Über Menstruationsbeschwerden und Weiblichkeit

Letzens habe ich es wieder gehört.

 

Und es macht mich immer so wütend.

 

Dass Frauen, die Menstruationsbeschwerden haben, ihre Weiblichkeit nicht annehmen und deshalb leiden.

Letzens habe ich es wieder gehört.

 

Und es macht mich immer so wütend.

 

Dass Frauen, die Menstruationsbeschwerden haben, ihre Weiblichkeit nicht annehmen und deshalb leiden.

 

Nun halt mal. Klar, vielleicht könnte ja da schon was dran sein, wieso nicht. Ich bin ja offen und neugierig, wieso nicht mal dem nachgehen.

 

Aber es ärgert mich trotzdem.

 

Erstens, weil es eine Generalisierung ist.

 

Meine Alarmglocken läuten immer ganz laut, wenn mir Leute „Eines-für-alle-Rezepte“ anbieten.

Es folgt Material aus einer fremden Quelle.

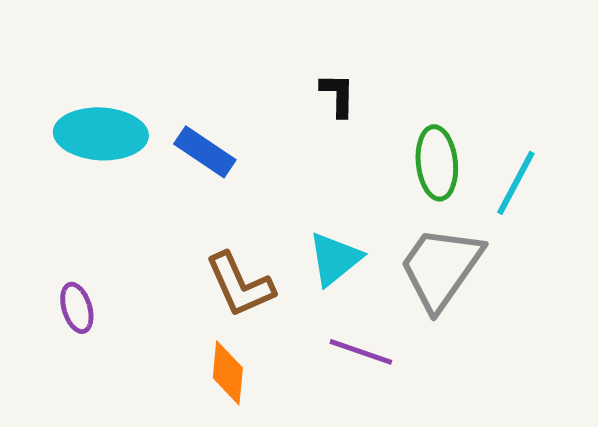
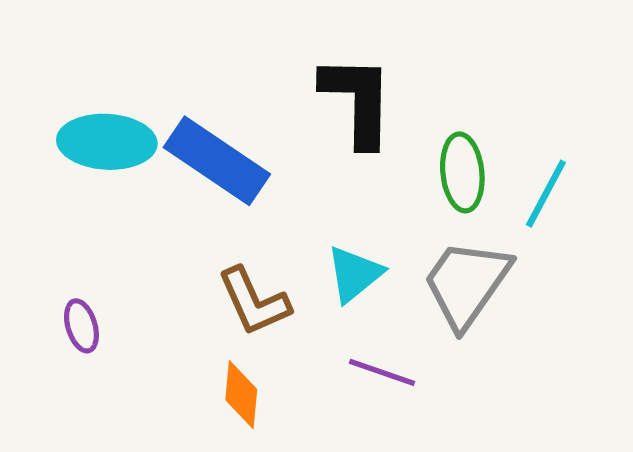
black L-shape: (338, 95) -> (358, 101), size x2.0
blue rectangle: (205, 152) -> (217, 161), size x1.6

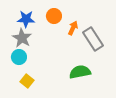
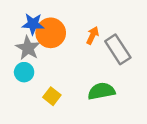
orange circle: (54, 16) -> (51, 33), moved, size x1.5
yellow square: (27, 81) -> (52, 96), moved

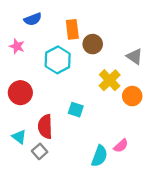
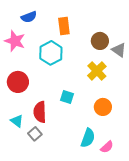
brown circle: (93, 44) -> (100, 41), moved
pink star: (17, 46) -> (15, 41), size x1.5
orange circle: (132, 96) -> (103, 107), moved
pink semicircle: (121, 146) -> (107, 147), moved

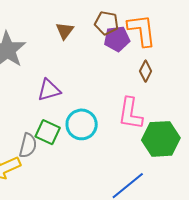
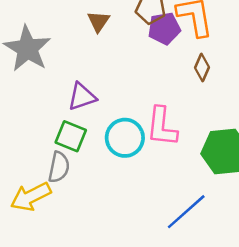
pink L-shape: (130, 114) -> (162, 127), moved
green square: (48, 132) -> (71, 136), moved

Wir sind alle so unterschiedlich. Es kann doch nicht sein, dass für alle die gleiche Ernährung gut ist oder dass ein Symptom nur eine Ursache hat.

 

Darüber hinaus ärgert es mich aber viel mehr, dass diese Menschen, die es sicher gut mit uns meinen, uns mal wieder an den Pranger stellen. Wenn wir solche Aussagen hören, denken wir oft, dass wir nicht gut genug sind. Dass wir uns reparieren müssen. Dass was falsch ist mit uns.

 

Während ich jeder Frau empfehle, sich mit ihrer Weiblichkeit und ihrem Zyklus zu beschäftigen und in dieses Mysterium einzutauchen, möchte ich davon abraten, uns einfach die Schuld in die Schuhe zu schieben. So à la „weil du noch nicht „dort“ bist, musst du leiden.“

 

Für mich ist es total faszinierend, mich eingehend mit meinem Zyklus zu befassen und zu sehen, dass meine Launen und Vorlieben sich Monat um Monat wiederholen. Auch half es mir zu sehen, dass nichts mit mir falsch ist, wenn ich z.B. immer zur gleichen Zeit im Monat reizbar oder empfindlich bin. Inzwischen kann ich darüber lachen und weiss, dass es unter anderem die Hormone sind. Und ich habe dabei auch eine Lösung für meine einstmals sehr starken Beschwerden gefunden (die übrigens nichts mit der Annahme meiner Weiblichkeit zu tun hatte).

 

So möchte ich uns alle immer wieder daran erinnern, solchen Ideen, die wir heutzutage tonnenweise um die Ohren geflogen kriegen, genauer zu hinterfragen, bevor wir sie irgendwo in unserem Bewusstsein niederlegen.

 

In der (neo)spirituellen und esoterischen Welt hören wir täglich so viele gutgemeinte Aussagen, die uns irgendetwas eintrichtern. Die Selbstverbesserungsindustrie steht in voller Blüte. Immer gibt es noch etwas, was wir an uns verbessern oder ändern können. Wir denken so oft, dass wir erst noch dies und das schaffen müssen, bevor wir liebenswert sind, bevor wir „es“ verdient haben.

 

Ich war jahrelang in dieser Mühle drin (und falle manchmal auch heute wieder rein).

 

Doch eines Tages hörte ich einfach damit auf.

 

Ich realisierte, dass ich schon ganz bin und alles in mir drin ist. Was nicht heisst, dass ich mich nicht jeden Tag mich darin übe, ganz mich selber zu sein und mich von unbewussten und alten Mustern zu befreien.

 

Es heisst jedoch, dass ich nirgendwo suchen muss, sondern einfach in mich reinschauen. Dass ich einfach ganz mich selber sein kann. Und dass das manchmal viel mehr Disziplin braucht, als allem hinterherzurennen, was grad glänzt.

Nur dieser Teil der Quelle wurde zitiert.